A satire on the oversaturated superhero genre of movie and TV show (we’re looking at you, The CW — nobody needs six superhero shows) “The Boys” explores what superheroes would be like if they weren’t the idealized paragons we make them out to be. Creating a bleak world in which heroes are privatized and prone to misdeeds ranging from capitalist ploys to psychopathic murder.
Warning: though this show gets our highest recommendation, avoid it if you’re sensitive to extreme amounts of gore.
The Marvelous Mrs. Maisel
Chronicling the story of how a Jewish housewife in New York in the 1950s gets divorced and begins a career in stand-up comedy, this series is a refreshingly modern take on the mostly stale sub-genre of 50’s-set entertainment. Follow the enchanting Midge Maisel and her total opposite newfound friend and talent manager, the rough-and-tumble Susie Myerson. If you didn’t appreciate stand-up before, you will after watching this show.
If you don’t know about this series, get ready because the premise is awesome: Based on the widely adored New York Times column of the same name and featuring a star-studded cast (Anne Hathaway and Tina Fey, to name a few), this is an anthology series (meaning each episode follows a separate storyline) that chronicles the real-life tales of finding love. From budding friendships to gut-wrenching romances to newfound familial bonds, this series pulls at all the right strings. And with just eight episodes, it’ll be a breeze to speed through.

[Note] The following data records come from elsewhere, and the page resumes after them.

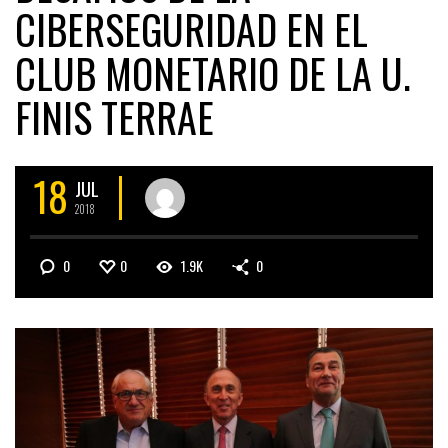
CIBERSEGURIDAD EN EL
CLUB MONETARIO DE LA U.
FINIS TERRAE
18
JUL
2018
0
0
1.9K
0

Apple TV+ is just over a year old at this point, but it’s swinging for the fences with a wide gamut of originals. From rich dramas that shoot for the stars (“The Morning Show”) to reimaginings of history (“Dickinson” and “For All Mankind”) to adorably heartwarming comedies (“Ted Lasso”), this streaming platform is proving it can do it all — at this point, it’s just a matter of whether it can keep producing to get more people to subscribe.
The Morning Show
To leave the masterfully crafted “Ted Lasso” off this list is heartbreaking, but Apple doesn’t give you a chance to fool around — you only have seven days with the streaming platform, so that leaves room for only the highest caliber: The Morning Show. Starring Hollywood darlings Jennifer Aniston, Reese Witherspoon, and Steve Carell, this drama follows the lives of hosts of the biggest morning talk show in the country. Painting characters that you’re not even sure you like very much until (maybe) the very end, this show expertly addresses topics relevant today, such as mass shootings, wildfires, the Me Too movement, and the importance of truth in journalism. If you don’t watch anything else on this list, watch The Morning Show.

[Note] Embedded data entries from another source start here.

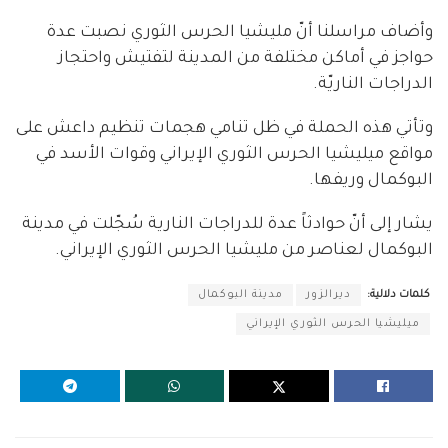
وأضاف مراسلنا أنّ مليشيا الحرس الثوري نصبت عدة
حواجز في أماكن مختلفة من المدينة لتفتيش واحتجاز
الدراجات الناريّة.
وتأتي هذه الحملة في ظل تنامي هجمات تنظيم داعش على
مواقع ميليشيا الحرس الثوري الإيراني وقوات الأسد في
البوكمال وريفها.
يشار إلى أنّ حوادثاً عدة للدراجات النارية سُجّلت في مدينة
البوكمال لعناصر من مليشيا الحرس الثوري الإيراني.
كلمات دلالية:
ديرالزور
مدينة البوكمال
ميليشيا الحرس الثوري الإيراني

As the pandemic buckles down on the country, Disney has also been buckling down on its plans for the year-old streaming service. With (almost) the entirety of the MCU on the platform (sorry, Spider-Man), the Disney princess series, and a slew of Disney Channel favorites, Disney+ is fast becoming a force to be reckoned with.
The Star Wars saga
To clarify, this is the nine mainline films: “A New Hope,” “The Empire Strikes Back,” “Return of Jedi,” The Phantom Menace, “Attack of the Clones,” “Revenge of the Sith,” “The Force Awakens,” “The Last Jedi,” and “The Rise of Skywalker.” Feel what you may about Star Wars, this series has been defining popular culture since its debut in the 70’s. A milestone in the long line of stories about the battle between good and evil, this is a series that everyone should see.

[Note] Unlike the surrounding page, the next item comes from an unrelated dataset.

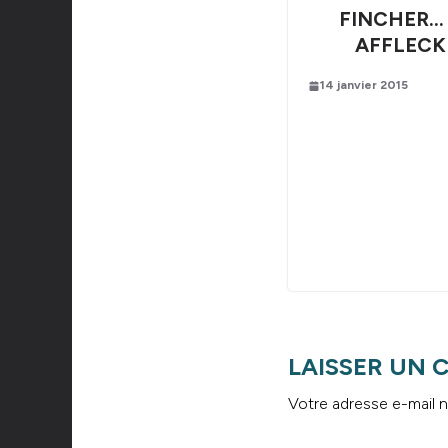
FINCHER…
AFFLECK 
14 janvier 2015
LAISSER UN
Votre adresse e-mail n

A powerhouse of original content, HBO effervesces with the utmost of quality. Choosing only one of their offerings is probably the hardest task out of curating this entire list.
This show has more Emmy nominations than it does episodes (and it’s got 66 episodes). Albeit, it only has one more nomination, but still, that’s nuts! The nominations (14 of which it won) are well-deserved, as this lightning-fast comedy is witty, satirical, and hilarious at the same time. Julia Louis-Dreyfus (Elaine from Seinfeld) plays the titular veep (of the United States) in a hilarious commentary on the inconsequential nature of the position.